BACKGROUND : Individuals share information and form relationships to improve collaboration
and joint organisational performance. However, managing these interpersonal relationships
within a supply chain management perspective is one of the lesser understood and researched
areas within this discipline.
OBJECTIVES : The research was aimed to investigate the negative effects of interpersonal
relationships between those individuals who represent organisations that buy and supply
METHOD : The research was carried out by the use of a descriptive qualitative research design.
Eighteen semi-structured interviews were conducted with 10 suppliers and 8 buyers of logistic
services within the South African third party logistics industry.
FINDINGS : Firstly, the results indicate that the primary reason for interpersonal relationships is
firstly for improved professional interest and secondly for genuine friendships. Without continuing
commitment or intention to maintain the interpersonal relationship between these individuals, it is
not possible to sustain the associated benefits of forming interpersonal relationships. Secondly, the
findings indicate that enhanced trust, within interpersonal relationships, is similar to business-tobusiness
partnerships which evolve through stages of exploration, formalisation and maturity.
Organisations should rather focus to improve competence-based trust than individual interpersonal
trust. Thirdly, relationship asymmetry, gender differences and the aptitude to adjust to disparate
personalities may steer the interpersonal relationship towards the dark side. Lastly, the benefits of
interpersonal relationships have been proven; however, these interpersonal relationships may be
difficult to manage over time and can also be the foundation of suboptimal decisions if the
relationship takes precedence over business interest.

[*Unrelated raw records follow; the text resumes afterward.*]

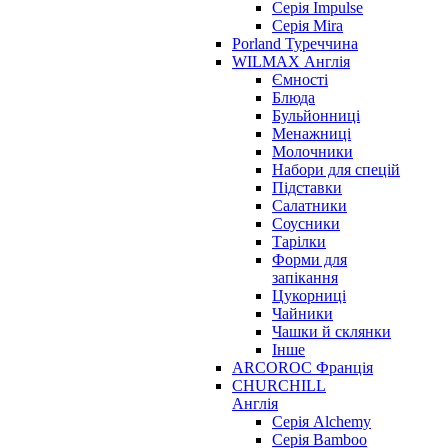
Серія Impulse
Серія Mira
Porland Туреччина
WILMAX Англія
Ємності
Блюда
Бульйонниці
Менажниці
Молочники
Набори для спецій
Підставки
Салатники
Соусники
Тарілки
Форми для
запікання
Цукорниці
Чайники
Чашки й склянки
Інше
ARCOROC Франція
CHURCHILL
Англія
Серія Alchemy
Серія Bamboo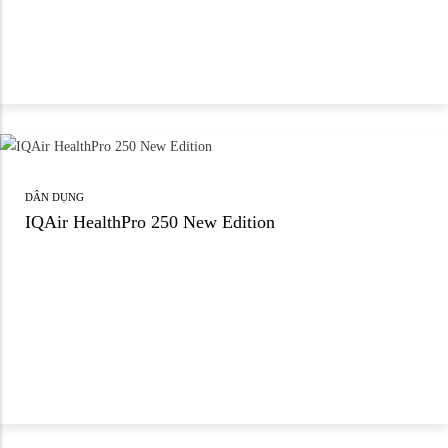
DÂN DỤNG
IQAir HealthPro 250 New Edition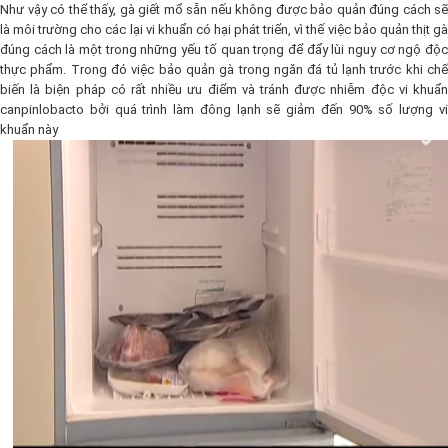
Như vậy có thể thấy, gà giết mổ sẵn nếu không được bảo quản đúng cách sẽ
là môi trường cho các lại vi khuẩn có hại phát triển, vì thế việc bảo quản thịt gà
đúng cách là một trong những yếu tố quan trọng để đẩy lùi nguy cơ ngộ độc
thực phẩm. Trong đó việc bảo quản gà trong ngăn đá tủ lạnh trước khi chế
biến là biện pháp có rất nhiều ưu điểm và tránh được nhiễm độc vi khuẩn
canpinlobacto bởi quá trình làm đông lạnh sẽ giảm đến 90% số lượng vi
khuẩn này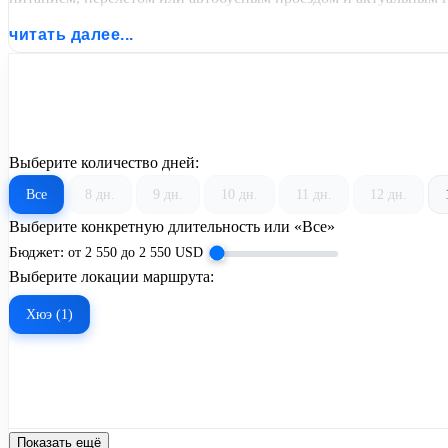
читать далее...
Выберите количество дней:
Все
8 дн.
9 дн.
10 дн.
11 дн.
12 дн.
Выберите конкретную длительность или «Все»
Бюджет:
от
2 550
до
2 550
USD
Выберите локации маршрута:
Хюэ (1)
Показать ещё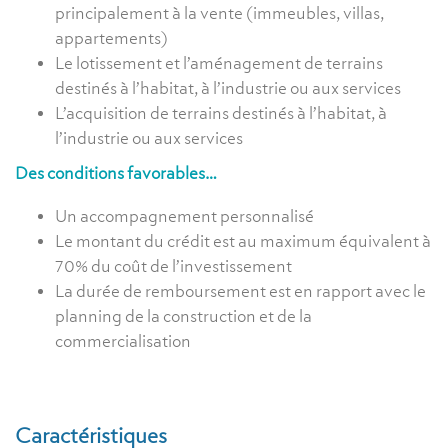
principalement à la vente (immeubles, villas,
appartements)
Le lotissement et l’aménagement de terrains
destinés à l’habitat, à l’industrie ou aux services
L’acquisition de terrains destinés à l’habitat, à
l’industrie ou aux services
Des conditions favorables…
Un accompagnement personnalisé
Le montant du crédit est au maximum équivalent à
70% du coût de l’investissement
La durée de remboursement est en rapport avec le
planning de la construction et de la
commercialisation
Caractéristiques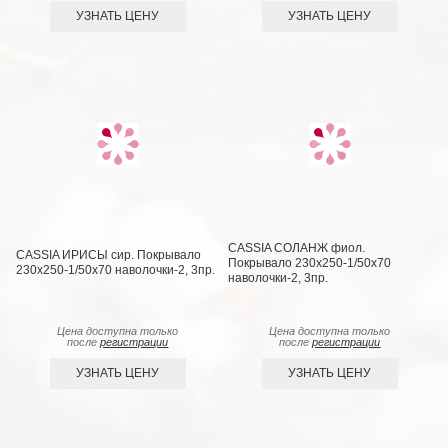
УЗНАТЬ ЦЕНУ
УЗНАТЬ ЦЕНУ
CASSIA СОЛАНЖ фиол.
CASSIA ИРИСЫ сир. Покрывало
Покрывало 230x250-1/50х70
230x250-1/50х70 наволочки-2, 3пр.
наволочки-2, 3пр.
Цена доступна только
Цена доступна только
после
регистрации
после
регистрации
УЗНАТЬ ЦЕНУ
УЗНАТЬ ЦЕНУ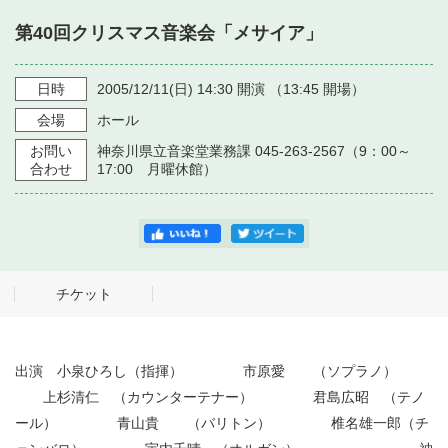
・ フロアマップ
第40回クリスマス音楽会「メサイア」
・ 施設を借りる
音楽堂について
・ 交通案内
・ 空き状況
日時
2005/12/11
(日)
14:30
開演 （
13:45
開場）
・ よくある質問
・ 音楽堂のご案内
神奈川県立音楽堂
会場
ホール
・ 抽選対象日
SNS
お問い
神奈川県立音楽堂業務課 045-263-2567（9：00～
・ フロアマップ
・ 利用料金
合わせ
17:00 月曜休館）
・ 芸術参与
・ 建築見学ツアー
チケット
出演 小泉ひろし（指揮） 市原愛 （ソプラノ）
上杉清仁 （カウンターテナー） 君島広昭 （テノ
ール） 青山貴 （バリトン） 椎名雄一郎（チ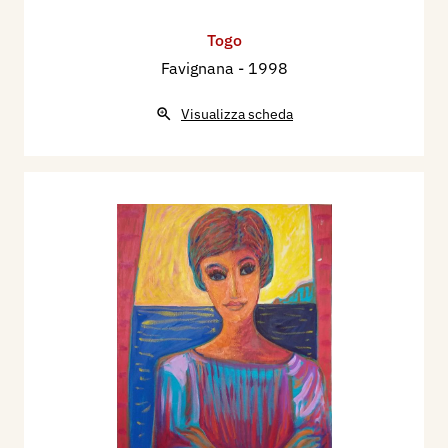
Togo
Favignana
- 1998
Visualizza scheda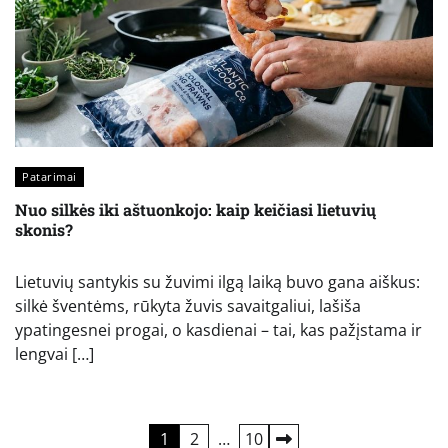
Patarimai
Nuo silkės iki aštuonkojo: kaip keičiasi lietuvių
skonis?
Lietuvių santykis su žuvimi ilgą laiką buvo gana aiškus:
silkė šventėms, rūkyta žuvis savaitgaliui, lašiša
ypatingesnei progai, o kasdienai – tai, kas pažįstama ir
lengvai […]
Įrašų
1
2
…
10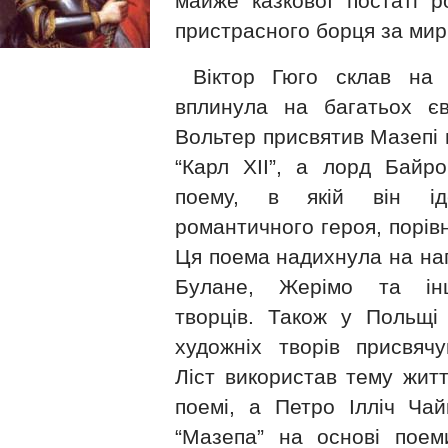
майже казкової постаті р
пристрасного борця за мир
Віктор Гюго склав на 
вплинула на багатьох євр
Вольтер присвятив Мазепі 
“Карл ХІІ”, а лорд Байр
поему, в якій він ід
романтичного героя, порів
Ця поема надихнула на нап
Булане, Жерімо та інш
творців. Також у Польщі 
художніх творів присвяч
Ліст використав тему жит
поемі, а Петро Ілліч Чай
“Мазепа” на основі поем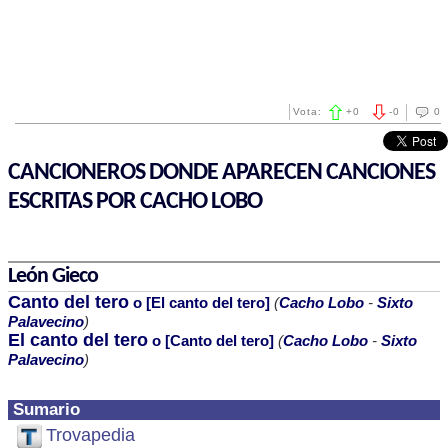
Vota:
+
0
-
0
0
CANCIONEROS DONDE APARECEN CANCIONES
ESCRITAS POR CACHO LOBO
León Gieco
Canto del tero
o [El canto del tero]
(
Cacho Lobo
-
Sixto
Palavecino
)
El canto del tero
o [Canto del tero]
(
Cacho Lobo
-
Sixto
Palavecino
)
Sumario
Trovapedia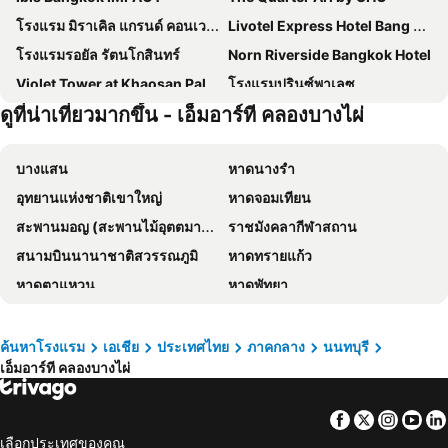
โรงแรม มิราเคิล แกรนด์ คอนเวนชั่น
Livotel Express Hotel Bang Kruai Nonthaburi
โรงแรมรอยัล รัตนโกสินทร์
Norn Riverside Bangkok Hotel
Violet Tower at Khaosan Palace
โรงแรมปรินซ์พาเลซ
ดูที่น่าเที่ยวมากขึ้น - เอ็มอาร์ที คลองบางไผ่
นิวสยาม ริเวอร์ไซด์
รามบุตรี วิลเลจ อินน์ แอนด์ พลาซ่า
โรงแรมรอยัลริเวอร์
โรงแรมอลิซาเบธ
บางแสน
หาดนางรำ
Livotel Hotel Kaset Nawamin Bangkok
Grand China Bangkok
อุทยานแห่งชาติเขาใหญ่
หาดจอมเทียน
โรงแรมมารวยการ์เด้น
Grand Richmond Stylish Convention Hotel
สะพานมอญ (สะพานไม้อุตตมานุสรณ์)
ราชมังคลากีฬาสถาน
โรงแรมแกรนด์ ทาวเวอร์ อินน์ พระราม 6
ชิวแล็กซ์ รีสอร์ท
สนามบินนานาชาติสวรรณภูมิ
หาดทรายแก้ว
Novotel Bangkok Impact
Glow Bangkok Riverside
หาดตาแหวน
หาดพัทยา
วิค ทรี แบงคอก
V Resotel
หาดแม่รำพึง
หาดหัวหิน
Riverine Place Hotel and Residence
โรงแรมรามาการ์เด้นส์ กรุงเทพ
อุทยานแห่งชาติเอราวัณ
พัทยากลาง
The Samsen Street Hotel
Mida Hotel Ngamwongwan
ค้นหาโรงแรม
เอเชีย
ประเทศไทย
ภาคกลาง
นนทบุรี
เอ็มอาร์ที คลองบางไผ่
สนามบินดอนเมือง
สังขละบุรี
Scene Bangkoknoi Hotel Bangkok
บางกอกซิตี้สวีท
รามคำแหง
เอ็มอาร์ที สุขุมวิท
โรงแรมนนทบุรี พาเลซ
ยูม่า เรสซิเดนซ์
Facebook
Twitter
Insta
Yo
อนุสาวรีย์ชัยสมรภูมิ
ทองผาภูมิ
The Journey Hotel
พรรณภัทร เพลส
เลือกประเทศของคุณ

CONCLUSION : Managers should not underestimate the potential hegemony between individuals who have interpersonal relationships. Relationships require upkeep, personal involvement,
attention and trust. Interpersonal relationship intentions without formal safety measures, such
as organisational governance and policies, can expose and even diminish the strongest
organisational alliances to suboptimal performance and reduced profitability.